Zehntausende von spanischen Lastwagenfahrern widersetzen sich weiterhin der PSOE/Podemos-Regierung und ihren Forderungen nach einer Beendigung ihres Streiks im Namen des „Kampfs gegen Putin“. Die Lastwagenfahrer protestieren seit dem 14. März mit einem landesweiten unbefristeten Streik gegen den Anstieg der Spritpreise. Ihr Streik findet vor dem Hintergrund des Kriegskurses gegen Russland und seine Energieexporte statt, mit dem die Nato auf den Krieg in der Ukraine reagiert.
Der Streik hat einen Dominoeffekt ausgelöst: Es kommt zu Hafenblockaden, Verkehrsstaus, Engpässen bei Treibstoff, Baumaterialien und Lebensmitteln in den Supermärkten.
Die spanische Regierung behauptet zwar weiterhin, der Streik habe nur minimale Auswirkungen, hat jedoch am Mittwoch eine neue Verordnung erlassen, laut der Supermärkte die Einkaufsmengen der Kunden begrenzen dürfen. Milch, Mehl, Reis und andere Grundnahrungsmittel werden erstmals seit den 1940ern rationiert.
Der Streik wird angeführt vom Verband zur Verteidigung des Warenverkehrs auf der Straße, einer Vereinigung von kleinen Frachtunternehmen und selbstständigen Lastwagenfahrern. Er erklärte am Donnerstag, er werde „den Kampf nicht aufgeben“ und am Samstag auf einer Nationalversammlung in Madrid „die nächsten Schritte beschließen.“ Der Verband hat die Vorschläge der PSOE/Podemos-Regierung – eine Subvention von 20 Cent pro Liter Kraftstoff, von der 15 Cent vom Staat und 5 Cent von den Ölkonzernen bezahlt werden sollen – als unzureichend zurückgewiesen.

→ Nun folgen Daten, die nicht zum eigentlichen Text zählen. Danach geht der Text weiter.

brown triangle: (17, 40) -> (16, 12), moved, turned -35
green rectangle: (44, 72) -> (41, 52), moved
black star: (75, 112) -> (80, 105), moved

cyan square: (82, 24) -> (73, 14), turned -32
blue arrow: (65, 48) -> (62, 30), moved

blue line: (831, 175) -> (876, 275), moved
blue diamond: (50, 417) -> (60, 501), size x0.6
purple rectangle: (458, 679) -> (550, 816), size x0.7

Die durchschnittlichen Spritpreise steigen derweil weiter. Diese Woche überholte der Durchschnittspreis für Diesel, zu dessen führenden Exporteuren Russland gehört, erstmals den Preis für Benzin und erreichte einen historischen Rekord. Laut dem Ölbulletin der Europäischen Union ist der Durchschnittspreis für einen Liter Benzin in Spanien auf 1,818 Euro gestiegen, der durchschnittliche Dieselpreis auf 1,837 Euro. Insgesamt sind die Preise für Diesel im Jahr 2022 um 36,29 Prozent gestiegen, die Preise für Benzin um 22,97 Prozent.

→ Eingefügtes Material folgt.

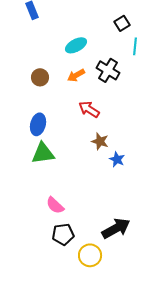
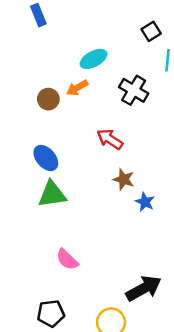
orange arrow: (76, 75) -> (77, 88), moved
blue ellipse: (38, 124) -> (46, 158), turned -55
black pentagon: (63, 234) -> (51, 313), moved

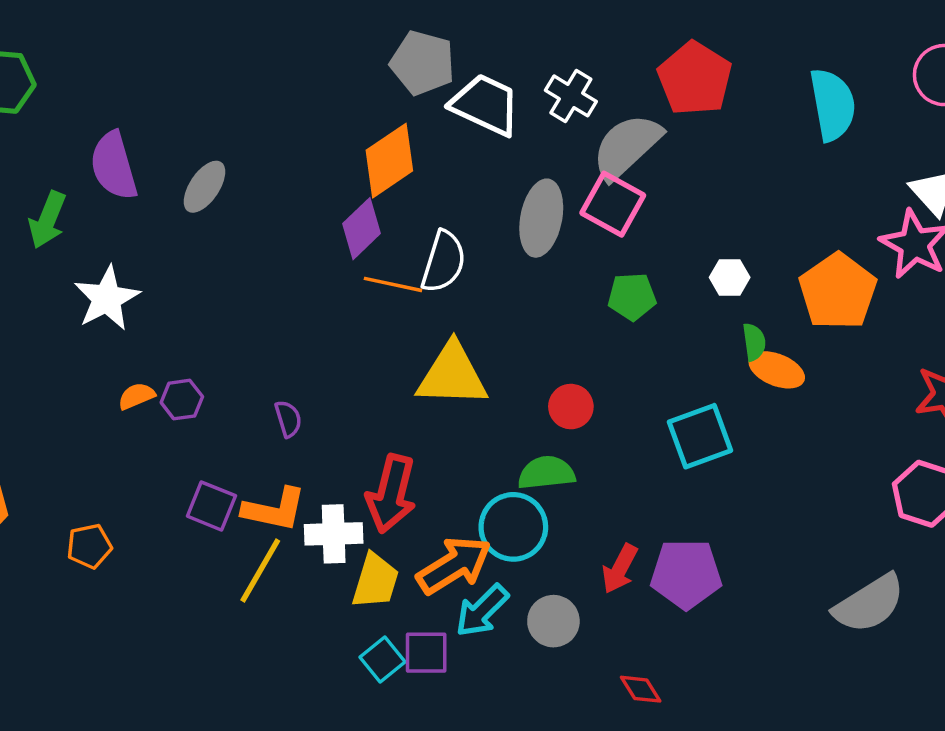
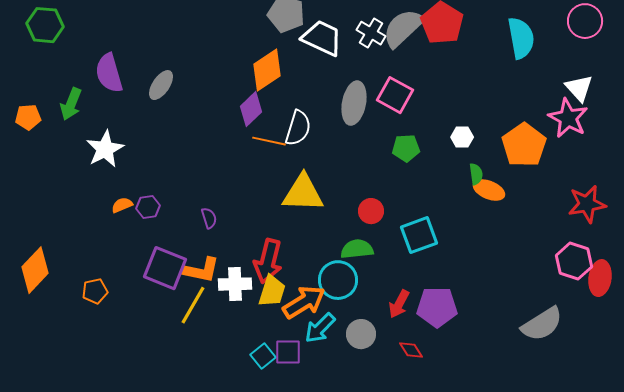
gray semicircle: (627, 147) -> (403, 28), moved
cyan square: (700, 436) -> (419, 235), moved
purple square: (211, 506) -> (165, 268), size x1.5
yellow trapezoid: (375, 581) -> (272, 291), moved
red diamond: (641, 689) -> (411, 350), moved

Am Donnerstag blockierten Lastwagenfahrer in Katalonien die Hauptstraße aus dem Industrie- und Logistikgebiet Zona Franca in Barcelona. In der südspanischen Hafenstadt Algeciras errichteten fast 200 Lastwagenfahrer einen Streikposten vor dem Hafen. In Bilbao, der wichtigsten Hafenstadt Nordspaniens, wird der Hafen noch immer durch Streikposten blockiert. Auf den Balearen haben mehr als 100 Lastwagenfahrer des erst vor kurzem gegründeten Balearischen Frachtverkehrsverbands für den 11. bis 13. April neue Proteste auf Mallorca angekündigt, um gegen die „unhaltbare“ Lage in der Branche zu protestieren.

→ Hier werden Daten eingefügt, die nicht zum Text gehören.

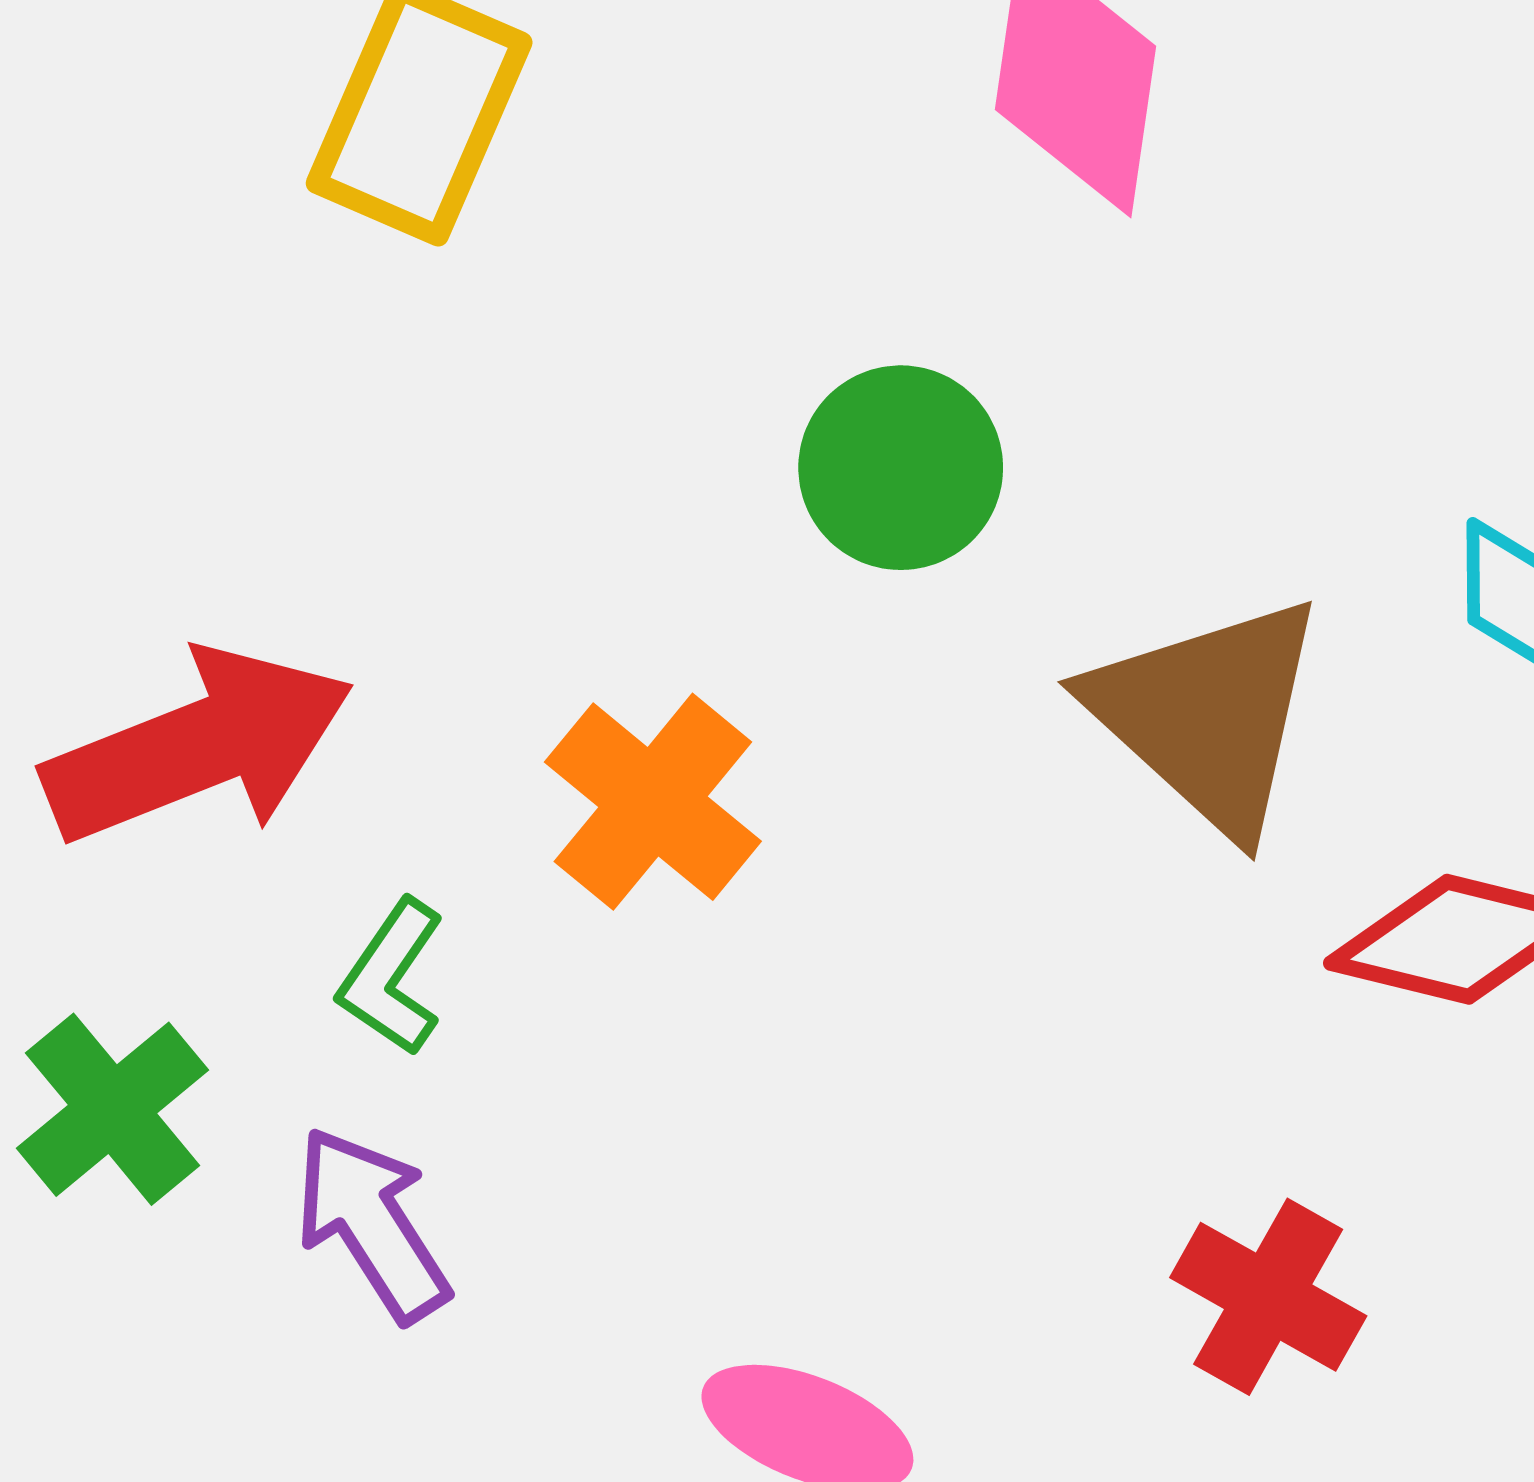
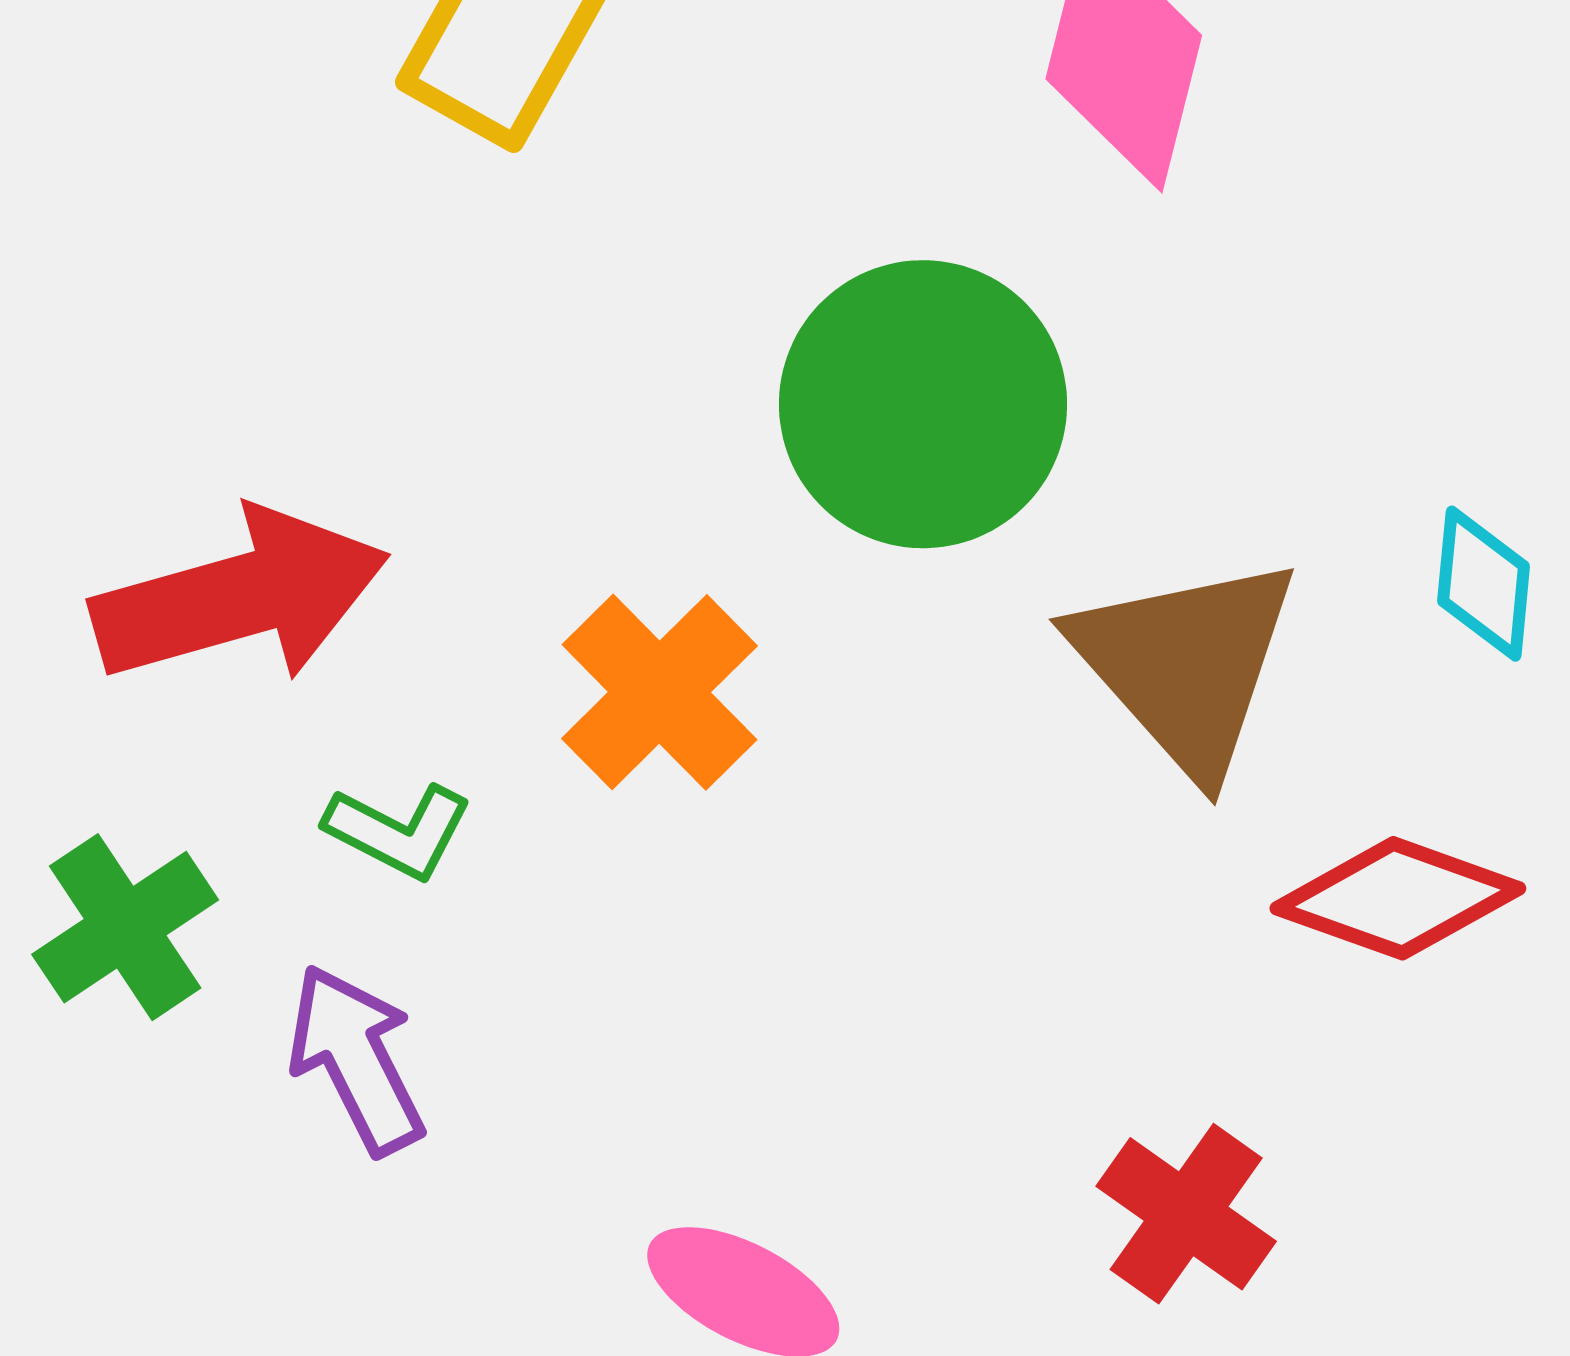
green circle: (901, 468) -> (923, 404), size x1.5
green L-shape: (392, 977) -> (398, 831), turned -103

Es gibt einige Anzeichen, dass der Streik an Schwung verliert, nachdem die PSOE/Podemos-Regierung 23.000 Polizisten gegen die Streikenden mobilisiert hat. Die beiden größten Gewerkschaften des Landes, die Podemos-nahe CCOO und die PSOE-nahe UGT, haben den Streik verurteilt und isoliert, selbst nachdem die Polizei Dutzende von Fahrern verhaftet und einen von ihnen sogar angeschossen hatte.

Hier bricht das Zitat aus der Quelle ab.